La traversée



Philippe était entré dans ce bar avec un groupe d'amis et, après que chacun se fut installé autour de la table, il alla au comptoir passer commande. Tout en marchant, il regardait les serveuses. Elles étaient sexy dans leurs robes mini et moulantes, tricotant des jambes d'un bout à l'autre de la salle, toujours avec le sourire. En temps normal, Philippe les aurait regardées avec des yeux de désir, le désir d'un homme pour les jolies filles. Mais pas cette fois. C’était de ces moments où Philippe était troublé par les femmes d'une manière qu'il avait du mal à décrire, comme s'il en était jaloux, enviant confusément leur corps, leur séduction et même leurs succès auprès des hommes.
Philippe ferma les yeux. Il était avec des amis et ce n'était pas le moment de se laisser aller à de pareilles fantasmagories ! « Un homme regarde une fille uniquement parce qu'elle est excitante » se dit-il pour se raisonner. Et c'est vrai qu'elles étaient séduisantes, ces jeunes femmes aux corps libres, qui échangeaient parfois des plaisanteries entre elles en se croisant. Il voyait les courbes de leurs silhouettes si bien mises en valeur par les petits bouts de tissus serrés contre elles. Il imaginait leurs chairs rondes et douces en dessous. Philippe aurait tant voulu que son corps aux angles masculins s'incurve de cette manière. Repris par ses idées étranges, il secoua la tête et décida d'avancer vers le comptoir directement, sans plus regarder autour de lui.

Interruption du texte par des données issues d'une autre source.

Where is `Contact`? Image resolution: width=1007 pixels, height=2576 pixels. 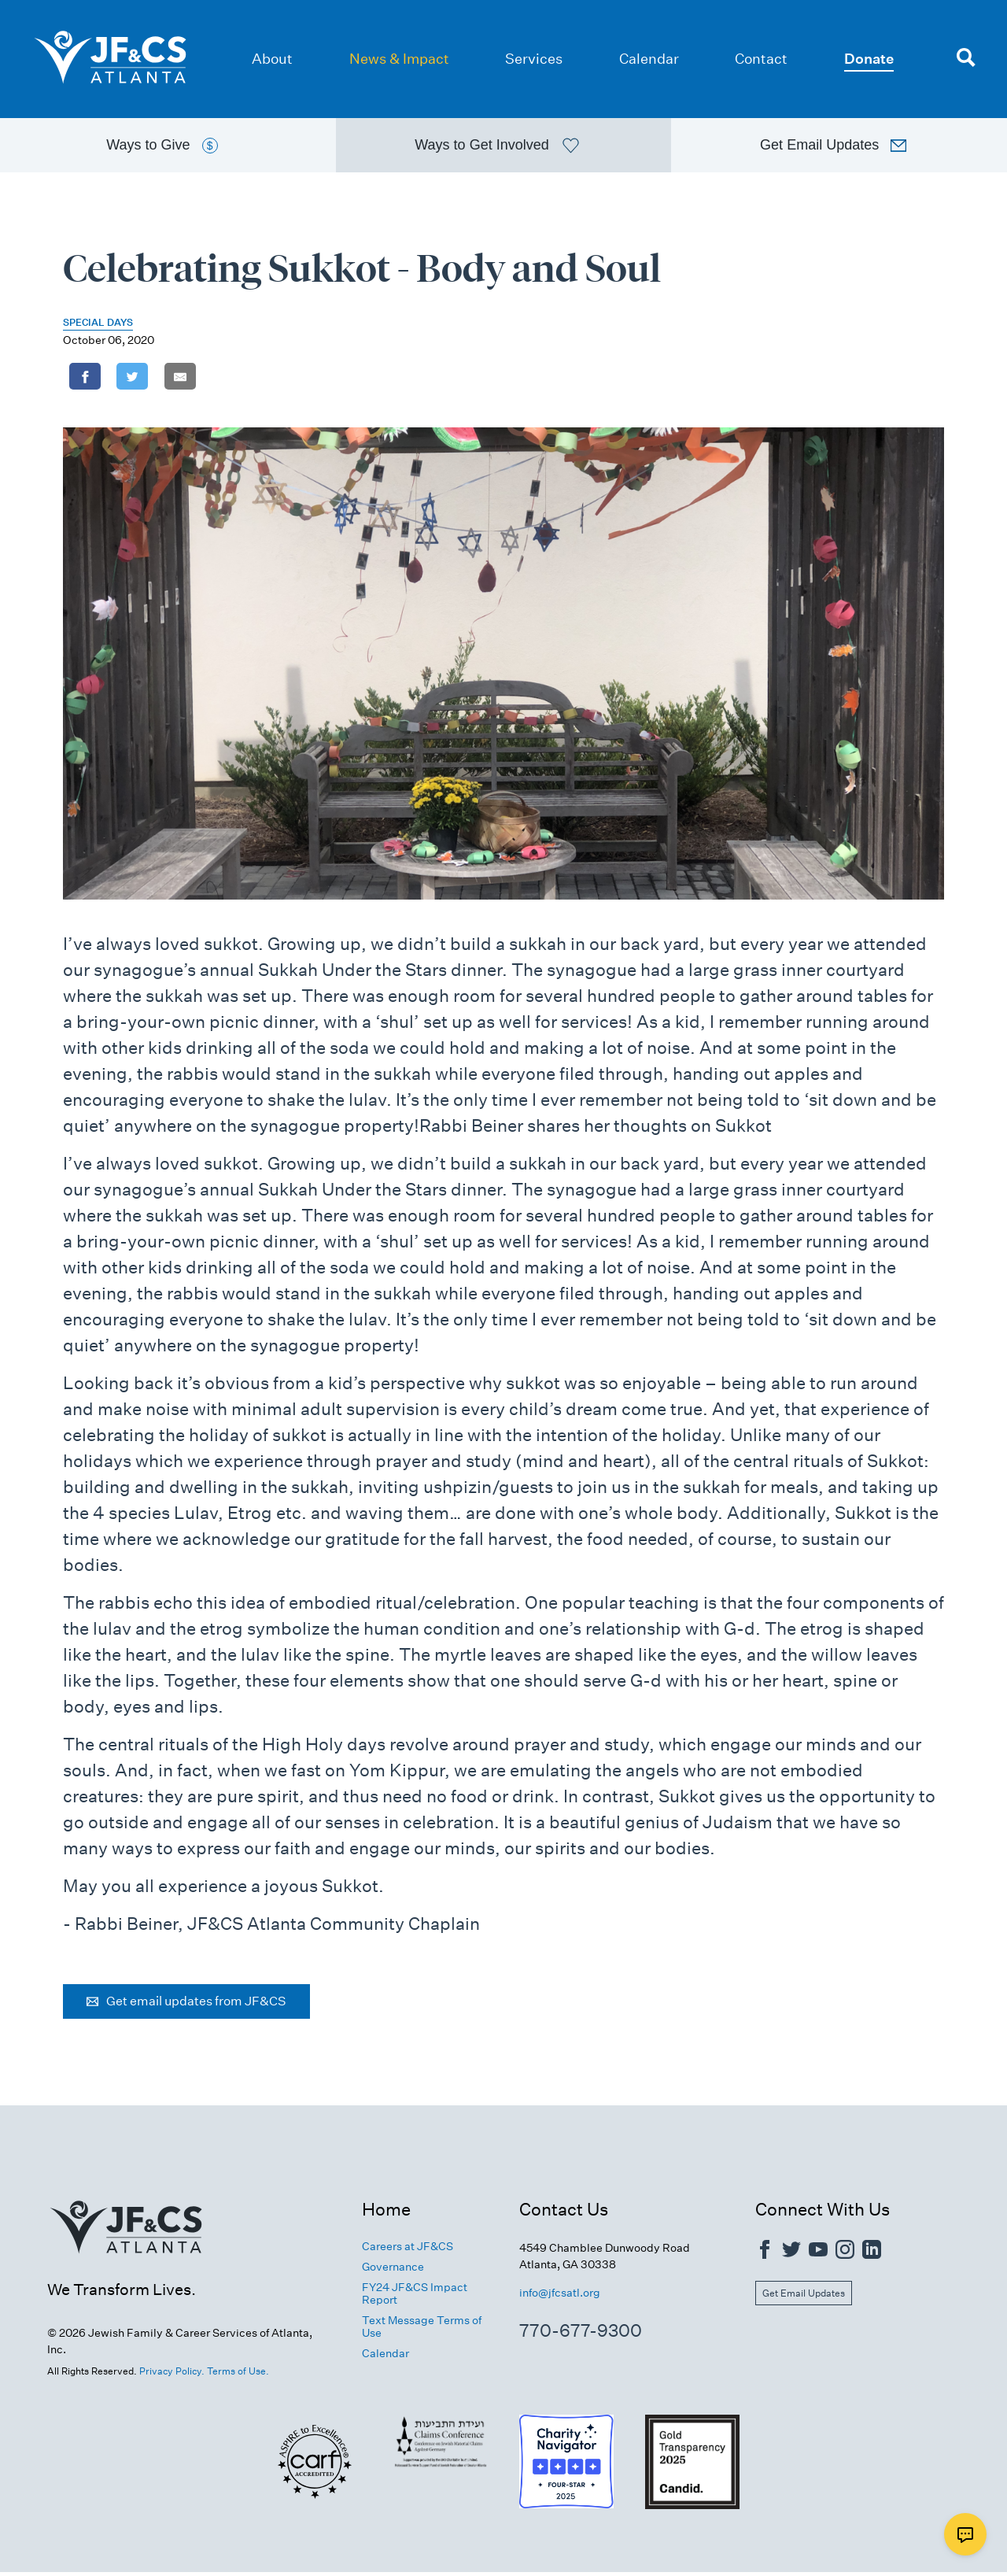
Contact is located at coordinates (761, 58).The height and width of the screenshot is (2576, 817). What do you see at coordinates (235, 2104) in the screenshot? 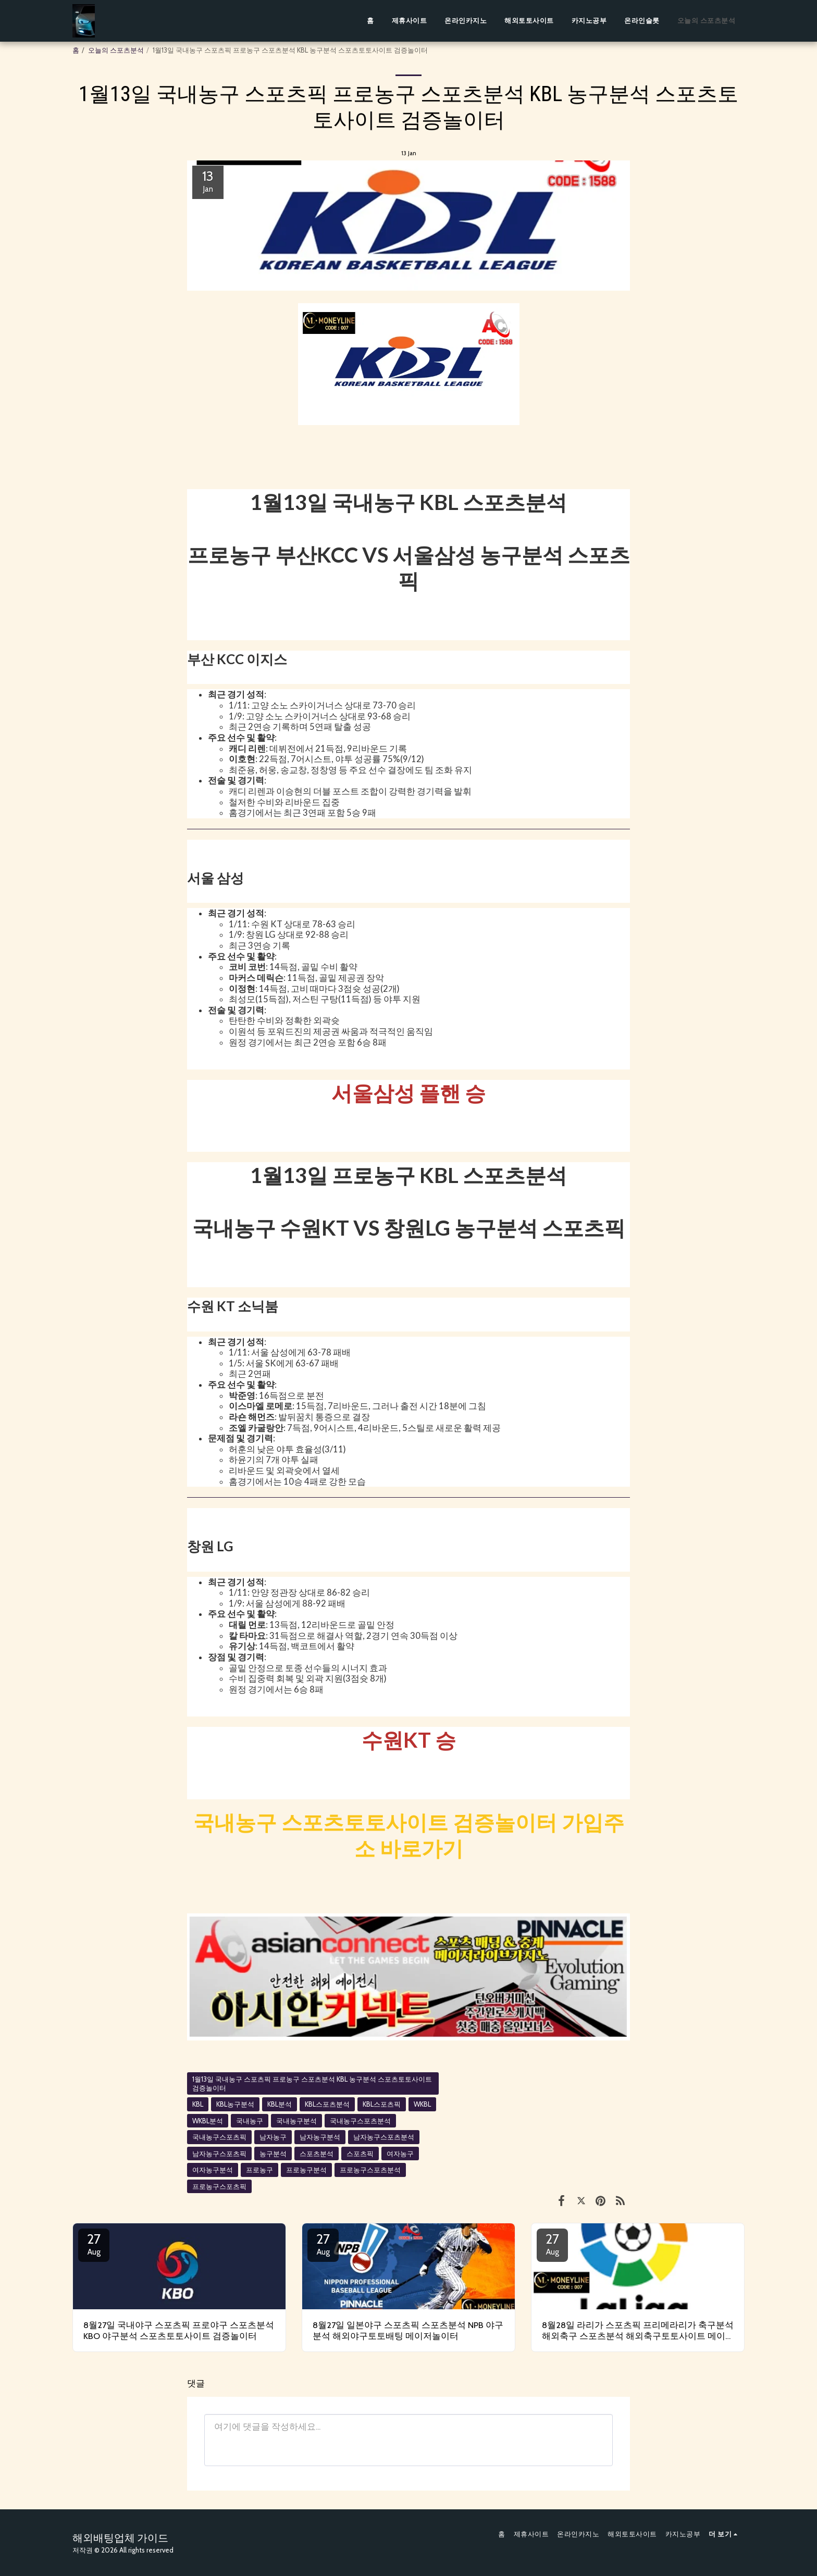
I see `KBL농구분석` at bounding box center [235, 2104].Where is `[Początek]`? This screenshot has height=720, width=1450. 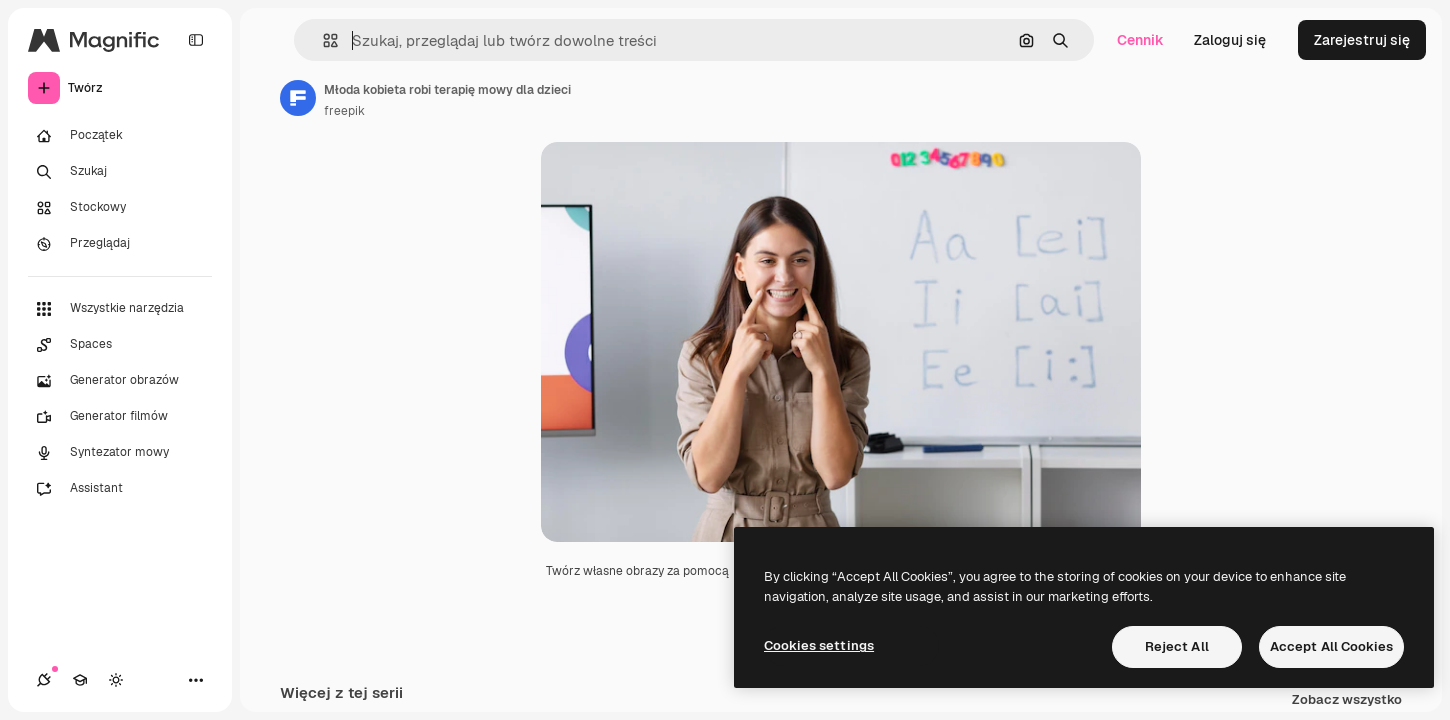 [Początek] is located at coordinates (120, 136).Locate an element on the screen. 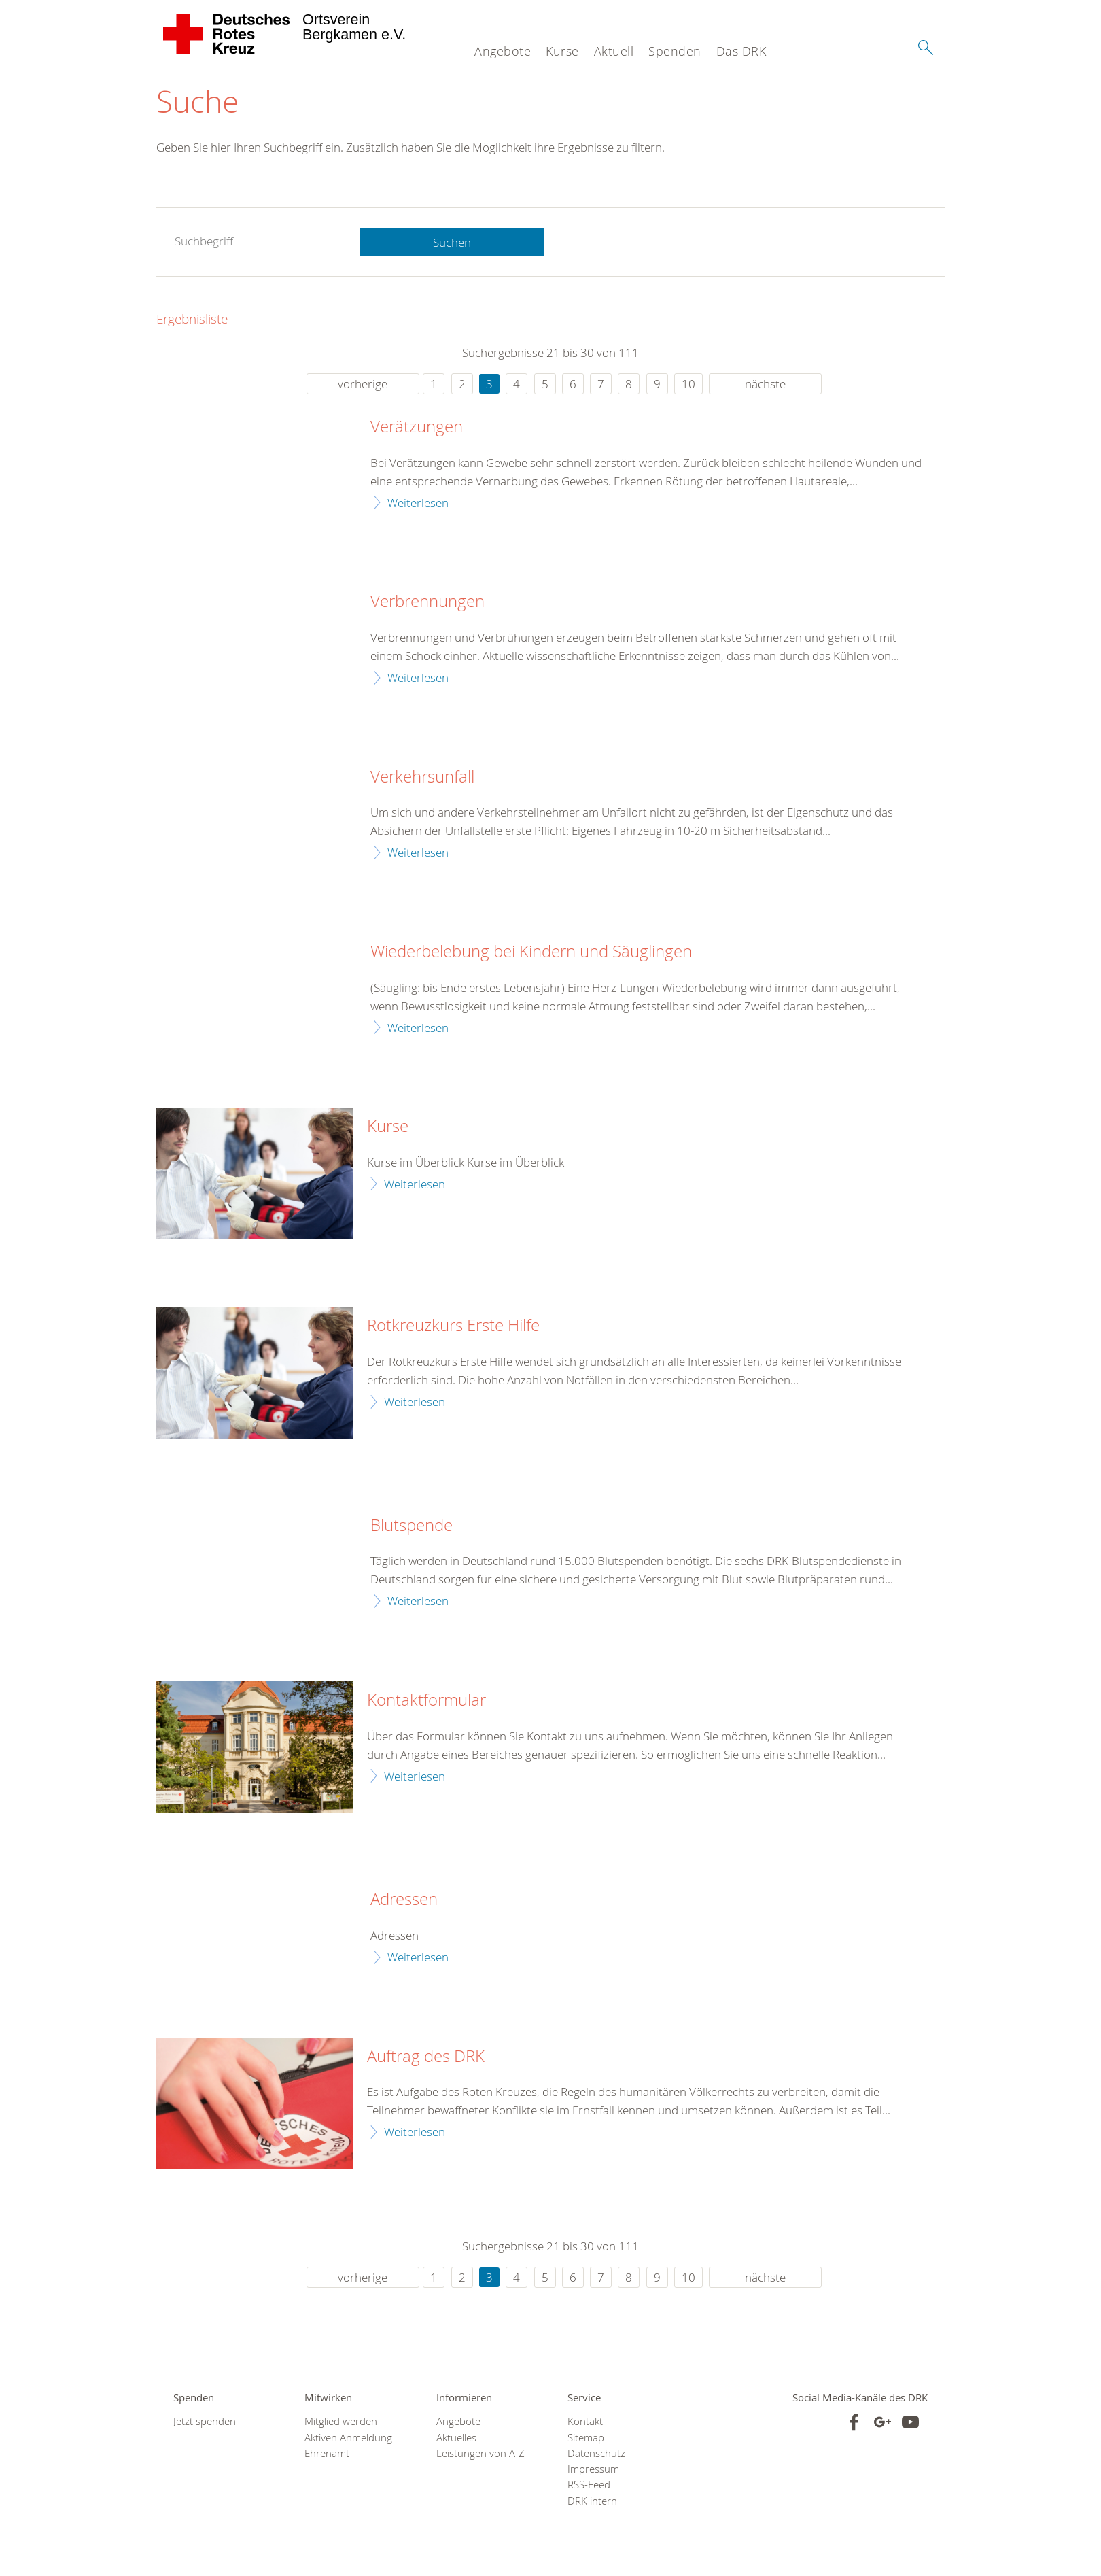 This screenshot has height=2576, width=1101. nächste is located at coordinates (765, 384).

Seulement, dès qu’il fit un pas, il eut d’un coup la délicieuse impression de faire rouler son bassin. Inquiet, Philippe vérifia autour de lui mais, heureusement, personne ne semblait avoir remarqué son geste. Il était soulagé et, en même temps, un pincement de regret s'insinua en lui. « Mais non, se dit-il avec colère, je suis un homme ! Un homme ne se fait pas reluquer par des inconnus » ! Philippe, en pensant cela, avait imperceptiblement bombé le torse. « C’est ça, comme un homme »… Ou comme une femme qui veut faire admirer ses avantages ?
Pour ne pas avoir à répondre à cette entêtante question, Philippe continua d'avancer. Il marchait maintenant sur la pointe des pieds ! « C'est vrai que ça cambre joliment ma chute de reins, sans compter que ça met bien mes jambes en valeur »… Philippe étouffa un hoquet de rage ! Non seulement il se comportait comme une femme, mais il pensait comme une femme ! Il fallait à tout prix qu’il se sorte de ce guêpier, qu'il emmène cette fichue commande et passe à autre chose. Il avança en dodelinant de la tête, faisant doucement onduler la belle crinière brune qui cascadait le long de son dos, tout en vérifiant discrètement du coin de l’œil si les garçons assis aux tables glissaient des regards dans sa direction. Il arriva enfin au comptoir.
– Je viens prendre la commande de la quatre ! dit Philippe d'une voix mélodieuse et caressante qui, bien que sortant de sa bouche, ne ressemblait en rien à la sienne.
– Voilà, Cathy ! dit le barman en disposant des verres et des bouteilles sur un plateau.
Philippe ne comprenait pas pourquoi l'homme l'appelait Cathy mais il n'avait plus très envie d’y réfléchir. De toute façon, ce prénom lui plaisait beaucoup, et puis qui aurait l’idée d’appeler Philippe une jolie fille portant l’uniforme des serveuses du bar ? Le visage de Cathy s’ouvrit d’un sourire, elle fit un clin d’œil au barman et emporta vivement le plateau.